The following data is to be repeated exactly, its pictures excluded.
=-=-=-=-=
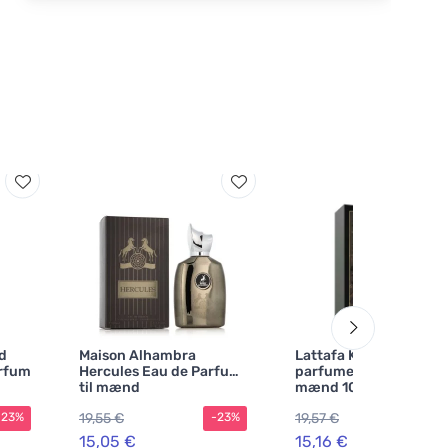
d
Maison Alhambra
Lattafa Khashabi
arfum
Hercules Eau de Parfum
parfumeret vand til
til mænd
mænd 100 ml
19,55 €
19,57 €
-23%
-23%
-2
15,05 €
15,16 €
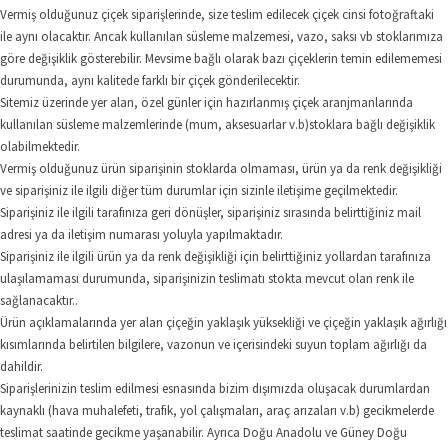
Vermiş olduğunuz çiçek siparişlerinde, size teslim edilecek çiçek cinsi fotoğraftaki
ile aynı olacaktır. Ancak kullanılan süsleme malzemesi, vazo, saksı vb stoklarımıza
göre değişiklik gösterebilir. Mevsime bağlı olarak bazı çiçeklerin temin edilememesi
durumunda, aynı kalitede farklı bir çiçek gönderilecektir.
Sitemiz üzerinde yer alan, özel günler için hazırlanmış çiçek aranjmanlarında
kullanılan süsleme malzemlerinde (mum, aksesuarlar v.b)stoklara bağlı değişiklik
olabilmektedir.
Vermiş olduğunuz ürün siparişinin stoklarda olmaması, ürün ya da renk değişikliği
ve siparişiniz ile ilgili diğer tüm durumlar için sizinle iletişime geçilmektedir.
Siparişiniz ile ilgili tarafınıza geri dönüşler, siparişiniz sırasında belirttiğiniz mail
adresi ya da iletişim numarası yoluyla yapılmaktadır.
Siparişiniz ile ilgili ürün ya da renk değişikliği için belirttiğiniz yollardan tarafınıza
ulaşılamaması durumunda, siparişinizin teslimatı stokta mevcut olan renk ile
sağlanacaktır..
Ürün açıklamalarında yer alan çiçeğin yaklaşık yüksekliği ve çiçeğin yaklaşık ağırlığı
kısımlarında belirtilen bilgilere, vazonun ve içerisindeki suyun toplam ağırlığı da
dahildir.
Siparişlerinizin teslim edilmesi esnasında bizim dışımızda oluşacak durumlardan
kaynaklı (hava muhalefeti, trafik, yol çalışmaları, araç arızaları v.b) gecikmelerde
teslimat saatinde gecikme yaşanabilir. Ayrıca Doğu Anadolu ve Güney Doğu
=-=-=-=-=
WRITTEN RESPONSE:
d
Maison Alhambra
Lattafa Khashabi
arfum
Hercules Eau de Parfum
parfumeret vand til
til mænd
mænd 100 ml
19,55 €
19,57 €
-23%
-23%
-2
15,05 €
15,16 €
Vermiş olduğunuz çiçek siparişlerinde, size teslim edilecek çiçek cinsi fotoğraftaki
ile aynı olacaktır. Ancak kullanılan süsleme malzemesi, vazo, saksı vb stoklarımıza
göre değişiklik gösterebilir. Mevsime bağlı olarak bazı çiçeklerin temin edilememesi
durumunda, aynı kalitede farklı bir çiçek gönderilecektir.
Sitemiz üzerinde yer alan, özel günler için hazırlanmış çiçek aranjmanlarında
kullanılan süsleme malzemlerinde (mum, aksesuarlar v.b)stoklara bağlı değişiklik
olabilmektedir.
Vermiş olduğunuz ürün siparişinin stoklarda olmaması, ürün ya da renk değişikliği
ve siparişiniz ile ilgili diğer tüm durumlar için sizinle iletişime geçilmektedir.
Siparişiniz ile ilgili tarafınıza geri dönüşler, siparişiniz sırasında belirttiğiniz mail
adresi ya da iletişim numarası yoluyla yapılmaktadır.
Siparişiniz ile ilgili ürün ya da renk değişikliği için belirttiğiniz yollardan tarafınıza
ulaşılamaması durumunda, siparişinizin teslimatı stokta mevcut olan renk ile
sağlanacaktır..
Ürün açıklamalarında yer alan çiçeğin yaklaşık yüksekliği ve çiçeğin yaklaşık ağırlığı
kısımlarında belirtilen bilgilere, vazonun ve içerisindeki suyun toplam ağırlığı da
dahildir.
Siparişlerinizin teslim edilmesi esnasında bizim dışımızda oluşacak durumlardan
kaynaklı (hava muhalefeti, trafik, yol çalışmaları, araç arızaları v.b) gecikmelerde
teslimat saatinde gecikme yaşanabilir. Ayrıca Doğu Anadolu ve Güney Doğu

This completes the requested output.